Alfred du Pont was born on April 11, 1798 in France to Eleuthere and Sophie Dalmas du Pont. His father's career during the French Revolution as both moderate politician and printer fell into disfavor as the Revolution became increasingly radical. The du Pont family fled to the United States, arriving on January 1, 1800. After a period in Bergen Point, New Jersey, the family settled outside Wilmington, Delaware, where in 1802 the E. I. du Pont de Nemours and Company was established to produce the high quality gunpowder in great demand at the time.
Du Pont’s early studies were directed by his parents and perhaps a private tutor. In 1811 he was sent to Mont Airy College, north of Philadelphia in Germantown. His father intended him to have a useful education in chemistry, so Alfred was sent to Dickinson College to study under Professor Thomas Cooper. Du Pont arrived in May 1816 and entered the College as a member of the class of 1818. He joined the Belles Lettres Literary Society, and a few months later was elected its president. In September 1816, Professor Cooper and College President Jeremiah Atwater’s quarrels divided the faculty; both men left the College, and were followed by most of the remaining faculty. Dickinson College was closed, and the students dismissed.
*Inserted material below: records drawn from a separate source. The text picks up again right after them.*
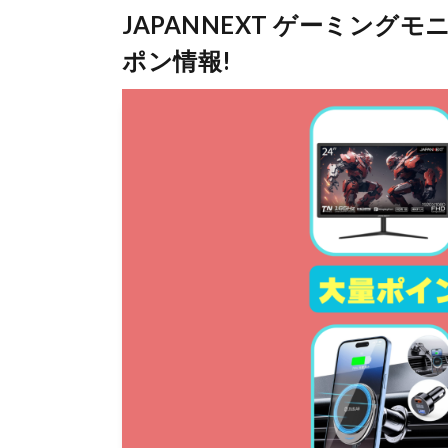
JAPANNEXT ゲーミン
ポン情報!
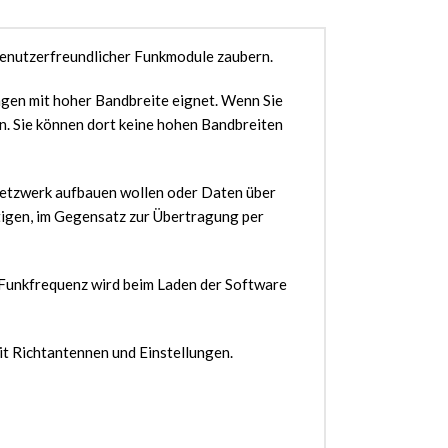
benutzerfreundlicher Funkmodule zaubern.
gen mit hoher Bandbreite eignet. Wenn Sie
n. Sie können dort keine hohen Bandbreiten
 Netzwerk aufbauen wollen oder Daten über
tigen, im Gegensatz zur Übertragung per
Funkfrequenz wird beim Laden der Software
it Richtantennen und Einstellungen.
Du Pont went to Philadelphia where he was reunited with Professor Cooper. He accepted a position as Cooper's assistant at the University of Pennsylvania, where he set up laboratory equipment for the professor's demonstrations. However, du Pont’s formal education ended in 1818. The death of his grandfather and legal action taken against the company by a shareholder had weakened the family business. In March 1818, a disastrous explosion at the powder mill killed many workers and destroyed the mill. Du Pont returned home to help salvage the heavily indebted company.
In 1837, Alfred du Pont became head of the Du Pont Company. The constant strain of running the business, another mill explosion in 1847, and the difficult aftermath of once again rebuilding the family business damaged du Pont’s health. He retired in 1850. In October, 1824, du Pont had married Margaretta Elizabeth La Mott; the couple had seven children. Alfred Victor du Pont died on October 4, 1856 at his home in Delaware.
The du Pont family connection with the College was remembered in 1950, when his grandson Irenee du Pont, donated 500 shares in the Christiana Securities Company to endow the Alfred Victor du Pont Chair of Chemistry.